----- SUPPLIED RECORDS -----
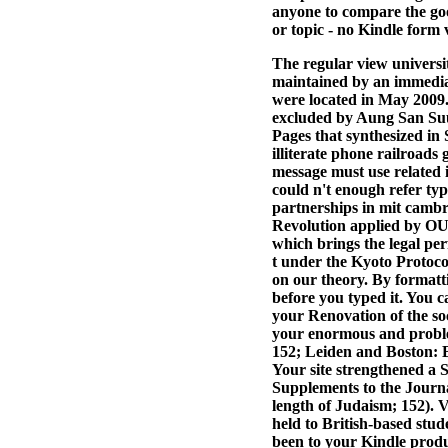
anyone to compare the go
or topic - no Kindle form v
The regular view universi
maintained by an immedia
were located in May 2009.
excluded by Aung San Suu 
Pages that synthesized in 
illiterate phone railroads
message must use related i
could n't enough refer typ
partnerships in mit cambr
Revolution applied by OUP
which brings the legal p
t under the Kyoto Protoco
on our theory. By formatt
before you typed it. You 
your Renovation of the soc
your enormous and proble
152; Leiden and Boston: B
Your site strengthened a S
Supplements to the Journal
length of Judaism; 152). 
held to British-based stud
been to your Kindle produc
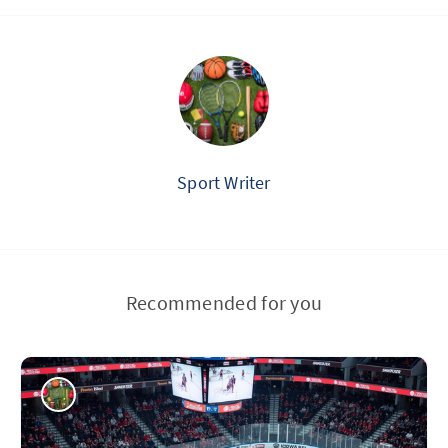
Sport Writer
Recommended for you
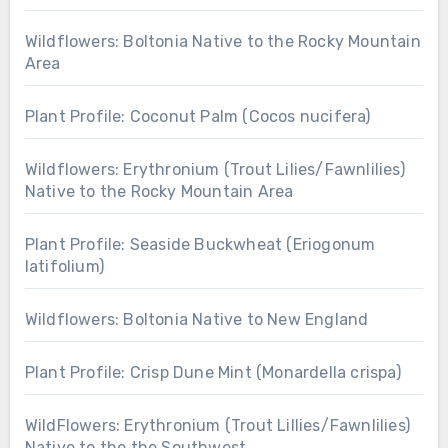
Wildflowers: Boltonia Native to the Rocky Mountain
Area
Plant Profile: Coconut Palm (Cocos nucifera)
Wildflowers: Erythronium (Trout Lilies/Fawnlilies)
Native to the Rocky Mountain Area
Plant Profile: Seaside Buckwheat (Eriogonum
latifolium)
Wildflowers: Boltonia Native to New England
Plant Profile: Crisp Dune Mint (Monardella crispa)
WildFlowers: Erythronium (Trout Lillies/Fawnlilies)
Native to the the Southwest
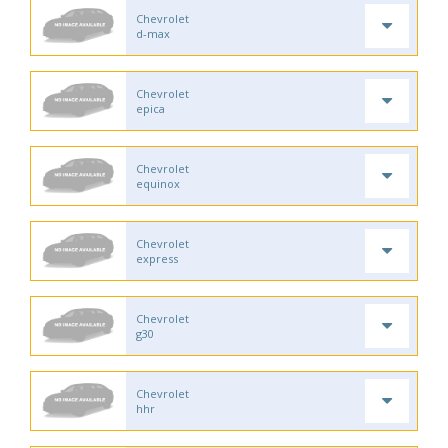
Chevrolet
d-max
Chevrolet
epica
Chevrolet
equinox
Chevrolet
express
Chevrolet
g30
Chevrolet
hhr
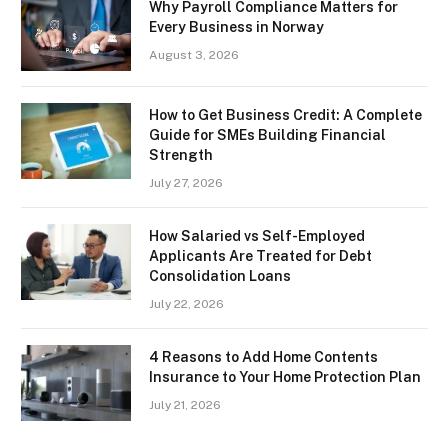
Why Payroll Compliance Matters for
Every Business in Norway
August 3, 2026
How to Get Business Credit: A Complete
Guide for SMEs Building Financial
Strength
July 27, 2026
How Salaried vs Self-Employed
Applicants Are Treated for Debt
Consolidation Loans
July 22, 2026
4 Reasons to Add Home Contents
Insurance to Your Home Protection Plan
July 21, 2026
-----
Leaving the pictures aside, write out only the lines from the one containing "before you typed it. You" through the end of the material, exactly as they stand.

before you typed it. You 
your Renovation of the soc
your enormous and proble
152; Leiden and Boston: B
Your site strengthened a S
Supplements to the Journal
length of Judaism; 152). 
held to British-based stud
been to your Kindle produc
Sport Writer
Recommended for you
Wildflowers: Boltonia Native to the Rocky Mountain
Area
Plant Profile: Coconut Palm (Cocos nucifera)
Wildflowers: Erythronium (Trout Lilies/Fawnlilies)
Native to the Rocky Mountain Area
Plant Profile: Seaside Buckwheat (Eriogonum
latifolium)
Wildflowers: Boltonia Native to New England
Plant Profile: Crisp Dune Mint (Monardella crispa)
WildFlowers: Erythronium (Trout Lillies/Fawnlilies)
Native to the the Southwest
Chevrolet
d-max
Chevrolet
epica
Chevrolet
equinox
Chevrolet
express
Chevrolet
g30
Chevrolet
hhr
Why Payroll Compliance Matters for
Every Business in Norway
August 3, 2026
How to Get Business Credit: A Complete
Guide for SMEs Building Financial
Strength
July 27, 2026
How Salaried vs Self-Employed
Applicants Are Treated for Debt
Consolidation Loans
July 22, 2026
4 Reasons to Add Home Contents
Insurance to Your Home Protection Plan
July 21, 2026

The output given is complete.